Another reason why you wake up at 3 a.m. is due to a lack of what’s called the sleep drive. Before you go to sleep, you’ll feel very sleepy due to the building neurotransmitter adenosine. But sleeping naturally lowers your sleep drive and adenosine, so you’re more arousable in the second half of the night. For most people, it’s been shown that what causes you to wake up is not from a full bladder but as a result of an apnea. This is confirmed by papers showing that in people with nocturia, the physiologic event that wakes them up isn’t a full bladder but obstructed breathing, but they’ve been making a bit more urine throughout the night.

So why is your risk of dying much higher overall if you wake up to pee at night? This study of over 15,000 men and women linked the number of times they went to the bathroom at night and all-cause mortality, meaning death for any reason. Overall, they found that going to the bathroom two or more times per night raised your risk of dying from any reason by over 50% in men and 30% in women. For women between 50 and 64, it was over 90%, for men between 20 and 46, it was 250% higher for two times per night, and almost 400% higher for three times or more.

This study didn’t come out to say that these increases were from sleep apnea, but I’m going to argue that a significant percentage, if not the vast majority, are due to untreated sleep apnea.
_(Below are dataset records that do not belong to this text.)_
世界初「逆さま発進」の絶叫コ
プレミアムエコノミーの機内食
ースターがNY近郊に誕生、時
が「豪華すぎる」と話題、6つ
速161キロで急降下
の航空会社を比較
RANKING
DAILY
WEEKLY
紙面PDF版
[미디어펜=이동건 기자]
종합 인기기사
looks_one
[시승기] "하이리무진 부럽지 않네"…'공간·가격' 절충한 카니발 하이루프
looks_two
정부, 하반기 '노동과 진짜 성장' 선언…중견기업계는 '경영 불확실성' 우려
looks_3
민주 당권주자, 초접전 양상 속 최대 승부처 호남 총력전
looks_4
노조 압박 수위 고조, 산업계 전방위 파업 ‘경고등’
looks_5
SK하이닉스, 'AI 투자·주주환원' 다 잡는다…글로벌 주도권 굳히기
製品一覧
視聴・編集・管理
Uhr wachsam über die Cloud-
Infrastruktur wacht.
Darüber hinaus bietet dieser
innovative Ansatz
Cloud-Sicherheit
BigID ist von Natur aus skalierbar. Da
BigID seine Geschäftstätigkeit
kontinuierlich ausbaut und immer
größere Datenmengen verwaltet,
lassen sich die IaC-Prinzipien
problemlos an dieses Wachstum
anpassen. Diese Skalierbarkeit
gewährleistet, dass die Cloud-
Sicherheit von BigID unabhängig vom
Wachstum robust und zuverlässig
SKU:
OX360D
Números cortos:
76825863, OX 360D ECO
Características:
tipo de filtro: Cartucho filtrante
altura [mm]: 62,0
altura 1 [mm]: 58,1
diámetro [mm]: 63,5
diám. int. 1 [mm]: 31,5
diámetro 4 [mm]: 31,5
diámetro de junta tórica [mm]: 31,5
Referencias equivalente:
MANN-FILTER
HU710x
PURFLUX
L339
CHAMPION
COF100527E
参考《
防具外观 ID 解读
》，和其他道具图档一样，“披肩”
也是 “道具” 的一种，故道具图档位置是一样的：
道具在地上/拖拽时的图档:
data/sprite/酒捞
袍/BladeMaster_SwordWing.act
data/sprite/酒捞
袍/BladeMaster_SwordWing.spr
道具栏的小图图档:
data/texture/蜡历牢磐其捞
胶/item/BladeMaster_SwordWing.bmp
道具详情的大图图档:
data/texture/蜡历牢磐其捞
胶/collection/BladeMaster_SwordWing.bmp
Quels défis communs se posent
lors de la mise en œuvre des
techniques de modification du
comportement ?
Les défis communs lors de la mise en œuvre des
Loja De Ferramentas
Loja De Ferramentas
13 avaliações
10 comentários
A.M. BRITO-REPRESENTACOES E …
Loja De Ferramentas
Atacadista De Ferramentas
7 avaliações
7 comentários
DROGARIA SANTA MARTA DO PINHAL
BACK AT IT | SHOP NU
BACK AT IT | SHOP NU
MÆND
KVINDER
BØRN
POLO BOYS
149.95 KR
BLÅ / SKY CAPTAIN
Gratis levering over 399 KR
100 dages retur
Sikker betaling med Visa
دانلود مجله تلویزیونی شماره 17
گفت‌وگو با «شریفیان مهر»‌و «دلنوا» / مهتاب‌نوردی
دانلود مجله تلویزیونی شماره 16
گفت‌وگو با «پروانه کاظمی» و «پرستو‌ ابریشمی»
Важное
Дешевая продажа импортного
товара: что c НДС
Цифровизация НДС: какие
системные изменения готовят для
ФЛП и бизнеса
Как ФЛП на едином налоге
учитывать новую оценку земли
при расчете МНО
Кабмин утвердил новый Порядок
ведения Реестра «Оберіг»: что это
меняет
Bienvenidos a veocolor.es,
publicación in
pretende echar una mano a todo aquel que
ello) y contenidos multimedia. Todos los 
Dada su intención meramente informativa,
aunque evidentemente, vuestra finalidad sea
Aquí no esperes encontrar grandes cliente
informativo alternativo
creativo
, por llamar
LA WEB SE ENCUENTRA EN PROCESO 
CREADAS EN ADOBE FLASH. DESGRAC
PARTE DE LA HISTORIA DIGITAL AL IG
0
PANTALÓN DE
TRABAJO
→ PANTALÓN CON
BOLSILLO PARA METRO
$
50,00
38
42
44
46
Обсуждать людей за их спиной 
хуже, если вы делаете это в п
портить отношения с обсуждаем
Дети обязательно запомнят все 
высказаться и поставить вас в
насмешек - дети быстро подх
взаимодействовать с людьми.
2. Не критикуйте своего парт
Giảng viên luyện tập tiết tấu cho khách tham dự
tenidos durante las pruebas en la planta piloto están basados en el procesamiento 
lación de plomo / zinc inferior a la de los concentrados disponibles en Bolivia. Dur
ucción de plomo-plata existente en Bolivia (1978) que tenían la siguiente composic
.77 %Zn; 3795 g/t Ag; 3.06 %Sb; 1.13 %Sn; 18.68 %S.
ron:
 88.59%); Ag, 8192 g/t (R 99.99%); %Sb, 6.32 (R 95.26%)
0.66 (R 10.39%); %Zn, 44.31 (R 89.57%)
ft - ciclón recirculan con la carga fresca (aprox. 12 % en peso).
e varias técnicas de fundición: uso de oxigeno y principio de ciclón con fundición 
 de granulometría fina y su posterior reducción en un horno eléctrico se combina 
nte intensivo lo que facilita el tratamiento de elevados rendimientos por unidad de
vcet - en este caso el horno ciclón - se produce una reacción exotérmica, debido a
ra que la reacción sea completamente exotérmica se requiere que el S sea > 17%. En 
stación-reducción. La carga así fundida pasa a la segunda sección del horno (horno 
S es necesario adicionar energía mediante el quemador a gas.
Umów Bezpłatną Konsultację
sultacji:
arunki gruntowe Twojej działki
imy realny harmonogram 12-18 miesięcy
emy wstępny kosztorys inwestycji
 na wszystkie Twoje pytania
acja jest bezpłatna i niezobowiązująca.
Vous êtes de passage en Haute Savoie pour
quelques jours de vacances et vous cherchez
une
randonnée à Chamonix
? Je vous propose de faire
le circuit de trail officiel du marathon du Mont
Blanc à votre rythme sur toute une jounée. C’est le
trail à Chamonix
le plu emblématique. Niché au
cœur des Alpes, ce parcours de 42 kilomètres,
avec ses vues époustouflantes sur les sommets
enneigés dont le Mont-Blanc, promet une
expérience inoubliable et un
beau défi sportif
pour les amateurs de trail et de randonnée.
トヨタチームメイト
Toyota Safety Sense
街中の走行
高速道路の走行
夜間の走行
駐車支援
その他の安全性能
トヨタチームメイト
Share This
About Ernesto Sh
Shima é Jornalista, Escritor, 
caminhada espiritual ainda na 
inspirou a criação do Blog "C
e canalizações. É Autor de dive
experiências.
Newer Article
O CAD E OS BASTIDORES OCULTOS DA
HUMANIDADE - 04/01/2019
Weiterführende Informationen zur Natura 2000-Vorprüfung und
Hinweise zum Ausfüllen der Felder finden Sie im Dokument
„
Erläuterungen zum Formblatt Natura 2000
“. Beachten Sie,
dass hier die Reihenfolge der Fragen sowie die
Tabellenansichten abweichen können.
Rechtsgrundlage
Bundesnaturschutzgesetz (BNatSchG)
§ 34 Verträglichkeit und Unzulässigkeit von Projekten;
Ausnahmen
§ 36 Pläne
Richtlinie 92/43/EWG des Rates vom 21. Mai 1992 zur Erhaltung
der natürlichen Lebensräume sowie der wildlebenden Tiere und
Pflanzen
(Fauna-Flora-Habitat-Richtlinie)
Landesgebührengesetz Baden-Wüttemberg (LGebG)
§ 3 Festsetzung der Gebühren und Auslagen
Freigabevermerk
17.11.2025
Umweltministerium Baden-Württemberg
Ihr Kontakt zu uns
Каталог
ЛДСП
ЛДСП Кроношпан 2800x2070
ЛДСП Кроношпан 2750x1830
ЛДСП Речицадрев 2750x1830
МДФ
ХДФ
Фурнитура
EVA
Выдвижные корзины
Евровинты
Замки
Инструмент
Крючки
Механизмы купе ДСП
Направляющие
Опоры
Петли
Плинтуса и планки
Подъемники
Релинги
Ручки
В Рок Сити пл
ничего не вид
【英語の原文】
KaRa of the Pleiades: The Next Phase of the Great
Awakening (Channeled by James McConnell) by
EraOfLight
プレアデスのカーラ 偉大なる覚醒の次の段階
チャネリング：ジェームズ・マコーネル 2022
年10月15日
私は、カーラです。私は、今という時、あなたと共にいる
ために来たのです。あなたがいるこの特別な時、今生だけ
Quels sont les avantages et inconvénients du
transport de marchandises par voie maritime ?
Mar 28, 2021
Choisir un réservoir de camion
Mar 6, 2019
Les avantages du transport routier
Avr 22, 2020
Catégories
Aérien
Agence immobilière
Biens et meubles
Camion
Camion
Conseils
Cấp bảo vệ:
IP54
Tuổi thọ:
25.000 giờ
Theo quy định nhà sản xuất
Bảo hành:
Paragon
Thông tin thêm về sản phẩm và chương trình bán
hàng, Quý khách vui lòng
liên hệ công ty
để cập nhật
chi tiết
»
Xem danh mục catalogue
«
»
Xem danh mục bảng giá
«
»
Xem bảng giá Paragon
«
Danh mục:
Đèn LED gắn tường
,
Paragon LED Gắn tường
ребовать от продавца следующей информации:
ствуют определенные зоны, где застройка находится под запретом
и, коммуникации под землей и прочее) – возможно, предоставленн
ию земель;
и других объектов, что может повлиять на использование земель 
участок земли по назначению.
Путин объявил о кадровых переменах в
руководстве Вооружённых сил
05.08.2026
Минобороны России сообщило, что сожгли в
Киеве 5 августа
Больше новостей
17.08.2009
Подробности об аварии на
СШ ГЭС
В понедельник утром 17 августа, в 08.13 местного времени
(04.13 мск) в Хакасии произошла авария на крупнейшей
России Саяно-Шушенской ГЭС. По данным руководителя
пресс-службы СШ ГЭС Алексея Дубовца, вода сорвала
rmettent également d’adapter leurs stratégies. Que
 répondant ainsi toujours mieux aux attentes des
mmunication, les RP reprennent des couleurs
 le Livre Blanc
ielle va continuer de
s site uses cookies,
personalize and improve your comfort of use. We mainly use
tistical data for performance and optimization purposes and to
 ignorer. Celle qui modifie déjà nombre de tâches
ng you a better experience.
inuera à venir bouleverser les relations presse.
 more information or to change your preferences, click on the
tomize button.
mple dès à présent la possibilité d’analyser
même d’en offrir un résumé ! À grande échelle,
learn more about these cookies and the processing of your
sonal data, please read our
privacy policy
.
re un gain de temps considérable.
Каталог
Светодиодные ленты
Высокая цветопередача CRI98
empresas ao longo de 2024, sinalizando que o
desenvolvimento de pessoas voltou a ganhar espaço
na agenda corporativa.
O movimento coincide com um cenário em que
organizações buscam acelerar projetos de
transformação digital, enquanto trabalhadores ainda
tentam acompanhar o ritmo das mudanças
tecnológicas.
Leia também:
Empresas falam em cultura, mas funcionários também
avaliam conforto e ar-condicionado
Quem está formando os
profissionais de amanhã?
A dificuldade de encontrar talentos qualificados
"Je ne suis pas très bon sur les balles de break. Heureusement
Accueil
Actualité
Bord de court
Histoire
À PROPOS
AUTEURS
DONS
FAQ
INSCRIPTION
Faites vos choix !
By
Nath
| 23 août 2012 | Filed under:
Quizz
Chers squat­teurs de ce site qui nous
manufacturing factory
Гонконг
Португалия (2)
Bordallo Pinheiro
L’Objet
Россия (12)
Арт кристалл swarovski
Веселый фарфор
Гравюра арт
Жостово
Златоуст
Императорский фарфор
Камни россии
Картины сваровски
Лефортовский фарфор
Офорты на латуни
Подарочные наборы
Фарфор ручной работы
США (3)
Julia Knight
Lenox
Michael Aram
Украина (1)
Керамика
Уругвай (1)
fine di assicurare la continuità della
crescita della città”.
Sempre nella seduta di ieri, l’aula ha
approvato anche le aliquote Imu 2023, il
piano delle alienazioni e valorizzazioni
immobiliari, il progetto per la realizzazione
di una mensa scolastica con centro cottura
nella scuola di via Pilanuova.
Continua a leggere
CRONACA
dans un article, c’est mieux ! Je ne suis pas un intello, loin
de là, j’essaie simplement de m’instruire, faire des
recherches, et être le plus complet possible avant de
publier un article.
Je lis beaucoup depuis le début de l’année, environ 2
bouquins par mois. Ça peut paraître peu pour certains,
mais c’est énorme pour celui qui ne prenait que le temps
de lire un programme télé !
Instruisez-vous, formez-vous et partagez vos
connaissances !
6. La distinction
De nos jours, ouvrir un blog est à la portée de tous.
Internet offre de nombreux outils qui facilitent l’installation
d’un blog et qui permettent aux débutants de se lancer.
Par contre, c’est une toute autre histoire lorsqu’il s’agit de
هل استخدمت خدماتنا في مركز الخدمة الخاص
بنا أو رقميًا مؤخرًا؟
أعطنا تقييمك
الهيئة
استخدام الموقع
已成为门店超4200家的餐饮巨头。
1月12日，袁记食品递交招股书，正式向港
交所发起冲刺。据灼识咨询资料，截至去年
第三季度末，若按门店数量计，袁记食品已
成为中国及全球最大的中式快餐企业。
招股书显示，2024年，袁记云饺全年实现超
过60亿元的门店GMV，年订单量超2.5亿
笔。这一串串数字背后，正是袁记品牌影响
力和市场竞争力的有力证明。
So what can you do to stop waking up at night to urinate? Some of these suggestions are on other people’s lists, but if you have undiagnosed sleep apnea, it can make many of the other conditions much worse. Here are the seven things to start with:

1. No eating late.
2. Don’t drink alcohol late, close to bedtime.
3. Watch your sleep position, especially staying off your back.
4. Address any nasal congestion.
5. Sleep seven to eight hours.
6. Get lots of sun exposure in the daytime and no lights at night.
7. Lose weight as much as possible.

If you don’t see any progress, go see a sleep doctor to get tested for sleep apnea before you see a urologist or an OBGYN. If you see a sleep doctor and are found not to have sleep apnea, then go down the list of other conditions.

What I saw happening all the time is that once patients are treated for sleep apnea, not only does the nighttime urination get much better or go away completely, but many of their other problems get better as well, such as their kidney stones, high blood pressure, pre-diabetes, arthritis, headaches, and heart rhythm problems.

Ultimately, Vivian gained about 15 pounds over the past two years, on top of her being a bit overweight, and the husband had mentioned that she’s been starting to snore more. Of note, she started a new job 12 months earlier and was getting home later, so she was eating closer to bedtime. She made some adjustments to her dinner time, eating much earlier and cutting down on carbohydrates and eating much healthier fats. She also took early morning walks and went outside to have lunch in the sun. In five months, she lost 25 pounds and now feels and sleeps like she’s 30 years old again.